TASK OBJECTIVE: The answer should consist of each line from the data below that includes "table".

INFORMATION SUPPLIED:
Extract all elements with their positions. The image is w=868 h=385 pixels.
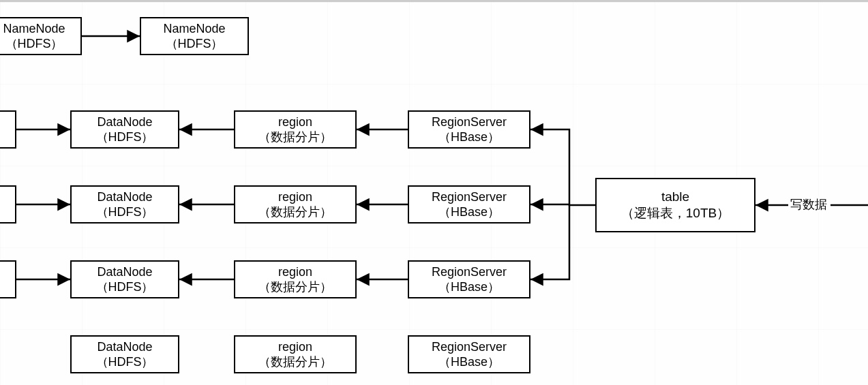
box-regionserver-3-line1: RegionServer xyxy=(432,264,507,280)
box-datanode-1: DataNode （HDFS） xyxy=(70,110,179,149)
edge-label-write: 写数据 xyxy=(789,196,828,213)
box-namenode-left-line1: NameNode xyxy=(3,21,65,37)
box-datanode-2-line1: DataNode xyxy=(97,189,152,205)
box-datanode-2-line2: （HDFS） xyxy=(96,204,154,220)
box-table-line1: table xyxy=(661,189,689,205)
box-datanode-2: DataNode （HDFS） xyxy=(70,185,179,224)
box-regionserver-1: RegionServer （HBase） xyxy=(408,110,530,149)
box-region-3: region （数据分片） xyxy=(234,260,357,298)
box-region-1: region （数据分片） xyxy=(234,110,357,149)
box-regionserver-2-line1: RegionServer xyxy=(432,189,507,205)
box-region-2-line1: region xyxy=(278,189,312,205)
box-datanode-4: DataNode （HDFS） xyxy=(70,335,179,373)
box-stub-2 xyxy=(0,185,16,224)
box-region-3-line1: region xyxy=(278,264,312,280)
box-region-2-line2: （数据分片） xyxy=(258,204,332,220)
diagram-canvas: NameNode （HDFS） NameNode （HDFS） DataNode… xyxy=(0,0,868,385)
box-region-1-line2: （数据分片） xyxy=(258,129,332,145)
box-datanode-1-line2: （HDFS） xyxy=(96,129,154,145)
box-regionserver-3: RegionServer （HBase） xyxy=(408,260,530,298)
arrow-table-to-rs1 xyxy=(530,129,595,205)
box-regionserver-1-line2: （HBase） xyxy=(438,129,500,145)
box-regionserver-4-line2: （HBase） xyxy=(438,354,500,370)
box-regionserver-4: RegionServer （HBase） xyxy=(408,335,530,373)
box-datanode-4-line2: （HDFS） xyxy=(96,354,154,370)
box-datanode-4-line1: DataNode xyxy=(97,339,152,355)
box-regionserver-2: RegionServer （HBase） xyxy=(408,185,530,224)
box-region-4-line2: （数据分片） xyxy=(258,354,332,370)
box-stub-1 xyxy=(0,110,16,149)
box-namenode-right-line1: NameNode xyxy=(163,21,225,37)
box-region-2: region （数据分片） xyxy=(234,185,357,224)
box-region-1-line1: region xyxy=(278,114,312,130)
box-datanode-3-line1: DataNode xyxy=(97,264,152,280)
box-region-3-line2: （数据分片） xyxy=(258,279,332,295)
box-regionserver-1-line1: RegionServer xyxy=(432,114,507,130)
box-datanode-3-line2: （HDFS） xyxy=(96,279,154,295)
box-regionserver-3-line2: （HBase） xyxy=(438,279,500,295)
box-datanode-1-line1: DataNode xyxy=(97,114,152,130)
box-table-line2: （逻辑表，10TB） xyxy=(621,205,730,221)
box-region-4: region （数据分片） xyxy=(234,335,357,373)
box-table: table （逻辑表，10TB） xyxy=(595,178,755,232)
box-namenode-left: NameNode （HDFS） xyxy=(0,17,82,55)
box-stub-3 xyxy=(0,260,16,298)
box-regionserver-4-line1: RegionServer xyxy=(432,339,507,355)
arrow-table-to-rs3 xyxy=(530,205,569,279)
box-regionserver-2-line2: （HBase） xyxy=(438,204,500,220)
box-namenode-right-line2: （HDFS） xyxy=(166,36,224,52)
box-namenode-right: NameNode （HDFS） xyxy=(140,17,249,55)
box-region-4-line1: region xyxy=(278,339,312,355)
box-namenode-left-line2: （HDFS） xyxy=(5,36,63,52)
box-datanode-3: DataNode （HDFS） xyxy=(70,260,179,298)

WRITTEN REPLY:
box-table-line1: table xyxy=(661,189,689,205)
arrow-table-to-rs1 xyxy=(530,129,595,205)
box-table-line2: （逻辑表，10TB） xyxy=(621,205,730,221)
box-table: table （逻辑表，10TB） xyxy=(595,178,755,232)
arrow-table-to-rs3 xyxy=(530,205,569,279)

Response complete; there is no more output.